▶ **The task**
All lines from the one with "Equity Line of" through the final line of the records below must be written out exactly, with no other text.

>>>

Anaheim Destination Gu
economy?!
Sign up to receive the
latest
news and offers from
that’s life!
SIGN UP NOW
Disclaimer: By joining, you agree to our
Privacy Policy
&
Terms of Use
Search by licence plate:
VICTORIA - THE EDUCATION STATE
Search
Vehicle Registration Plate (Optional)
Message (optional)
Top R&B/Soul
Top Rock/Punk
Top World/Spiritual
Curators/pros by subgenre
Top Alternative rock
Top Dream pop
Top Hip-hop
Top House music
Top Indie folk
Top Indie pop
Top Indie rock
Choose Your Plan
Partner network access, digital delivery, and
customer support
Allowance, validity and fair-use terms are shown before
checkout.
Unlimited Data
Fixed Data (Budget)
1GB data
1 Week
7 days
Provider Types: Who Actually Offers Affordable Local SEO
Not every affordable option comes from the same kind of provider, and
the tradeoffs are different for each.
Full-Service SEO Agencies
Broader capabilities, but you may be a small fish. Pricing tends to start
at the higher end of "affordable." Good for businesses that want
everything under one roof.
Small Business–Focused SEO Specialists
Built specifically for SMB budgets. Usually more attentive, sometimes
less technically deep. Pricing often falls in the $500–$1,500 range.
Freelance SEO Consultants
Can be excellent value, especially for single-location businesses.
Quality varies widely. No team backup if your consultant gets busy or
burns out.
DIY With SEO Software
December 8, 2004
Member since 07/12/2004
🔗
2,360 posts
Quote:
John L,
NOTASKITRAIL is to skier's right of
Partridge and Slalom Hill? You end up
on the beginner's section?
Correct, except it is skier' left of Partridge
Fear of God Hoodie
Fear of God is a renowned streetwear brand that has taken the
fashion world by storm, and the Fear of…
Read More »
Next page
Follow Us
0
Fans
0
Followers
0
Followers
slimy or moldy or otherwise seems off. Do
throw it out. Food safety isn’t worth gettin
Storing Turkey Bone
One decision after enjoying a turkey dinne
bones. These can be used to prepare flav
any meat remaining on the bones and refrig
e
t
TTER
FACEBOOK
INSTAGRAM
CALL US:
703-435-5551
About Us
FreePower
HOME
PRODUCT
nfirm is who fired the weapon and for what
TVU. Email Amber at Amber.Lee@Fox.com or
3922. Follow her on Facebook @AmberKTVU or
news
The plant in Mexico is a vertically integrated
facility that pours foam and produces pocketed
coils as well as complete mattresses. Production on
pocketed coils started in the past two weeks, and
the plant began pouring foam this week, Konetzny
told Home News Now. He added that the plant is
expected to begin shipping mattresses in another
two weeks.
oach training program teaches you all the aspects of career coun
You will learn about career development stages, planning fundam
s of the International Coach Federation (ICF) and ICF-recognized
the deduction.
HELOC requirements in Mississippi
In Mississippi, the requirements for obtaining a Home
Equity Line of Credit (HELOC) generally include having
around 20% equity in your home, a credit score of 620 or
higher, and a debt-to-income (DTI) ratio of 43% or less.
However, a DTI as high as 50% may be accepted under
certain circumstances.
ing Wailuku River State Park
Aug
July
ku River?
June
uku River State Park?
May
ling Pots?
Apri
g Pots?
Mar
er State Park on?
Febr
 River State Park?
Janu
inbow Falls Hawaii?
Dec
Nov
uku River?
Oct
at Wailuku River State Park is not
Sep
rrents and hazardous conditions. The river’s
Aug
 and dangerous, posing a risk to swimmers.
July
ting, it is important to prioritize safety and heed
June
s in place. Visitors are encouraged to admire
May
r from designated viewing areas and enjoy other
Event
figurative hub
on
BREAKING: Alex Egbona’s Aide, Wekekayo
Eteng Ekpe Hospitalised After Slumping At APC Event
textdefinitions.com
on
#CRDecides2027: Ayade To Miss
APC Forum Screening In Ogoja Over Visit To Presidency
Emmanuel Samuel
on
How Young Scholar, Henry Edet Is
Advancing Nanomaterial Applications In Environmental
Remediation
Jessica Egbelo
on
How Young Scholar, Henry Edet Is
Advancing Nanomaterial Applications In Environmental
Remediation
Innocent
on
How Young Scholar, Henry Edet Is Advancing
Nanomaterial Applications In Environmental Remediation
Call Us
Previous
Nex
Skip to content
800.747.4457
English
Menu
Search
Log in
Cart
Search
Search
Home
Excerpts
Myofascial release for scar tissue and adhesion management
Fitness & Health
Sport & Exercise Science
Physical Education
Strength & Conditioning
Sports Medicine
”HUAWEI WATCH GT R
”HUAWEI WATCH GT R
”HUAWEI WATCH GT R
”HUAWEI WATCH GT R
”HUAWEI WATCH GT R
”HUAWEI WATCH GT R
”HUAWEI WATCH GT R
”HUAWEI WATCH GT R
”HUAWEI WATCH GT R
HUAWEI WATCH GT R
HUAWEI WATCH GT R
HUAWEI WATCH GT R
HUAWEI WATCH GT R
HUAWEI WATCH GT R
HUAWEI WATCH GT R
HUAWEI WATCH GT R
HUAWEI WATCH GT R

<<<

▶ **Result of the task**
Equity Line of Credit (HELOC) generally include having
around 20% equity in your home, a credit score of 620 or
higher, and a debt-to-income (DTI) ratio of 43% or less.
However, a DTI as high as 50% may be accepted under
certain circumstances.
ing Wailuku River State Park
Aug
July
ku River?
June
uku River State Park?
May
ling Pots?
Apri
g Pots?
Mar
er State Park on?
Febr
 River State Park?
Janu
inbow Falls Hawaii?
Dec
Nov
uku River?
Oct
at Wailuku River State Park is not
Sep
rrents and hazardous conditions. The river’s
Aug
 and dangerous, posing a risk to swimmers.
July
ting, it is important to prioritize safety and heed
June
s in place. Visitors are encouraged to admire
May
r from designated viewing areas and enjoy other
Event
figurative hub
on
BREAKING: Alex Egbona’s Aide, Wekekayo
Eteng Ekpe Hospitalised After Slumping At APC Event
textdefinitions.com
on
#CRDecides2027: Ayade To Miss
APC Forum Screening In Ogoja Over Visit To Presidency
Emmanuel Samuel
on
How Young Scholar, Henry Edet Is
Advancing Nanomaterial Applications In Environmental
Remediation
Jessica Egbelo
on
How Young Scholar, Henry Edet Is
Advancing Nanomaterial Applications In Environmental
Remediation
Innocent
on
How Young Scholar, Henry Edet Is Advancing
Nanomaterial Applications In Environmental Remediation
Call Us
Previous
Nex
Skip to content
800.747.4457
English
Menu
Search
Log in
Cart
Search
Search
Home
Excerpts
Myofascial release for scar tissue and adhesion management
Fitness & Health
Sport & Exercise Science
Physical Education
Strength & Conditioning
Sports Medicine
”HUAWEI WATCH GT R
”HUAWEI WATCH GT R
”HUAWEI WATCH GT R
”HUAWEI WATCH GT R
”HUAWEI WATCH GT R
”HUAWEI WATCH GT R
”HUAWEI WATCH GT R
”HUAWEI WATCH GT R
”HUAWEI WATCH GT R
HUAWEI WATCH GT R
HUAWEI WATCH GT R
HUAWEI WATCH GT R
HUAWEI WATCH GT R
HUAWEI WATCH GT R
HUAWEI WATCH GT R
HUAWEI WATCH GT R
HUAWEI WATCH GT R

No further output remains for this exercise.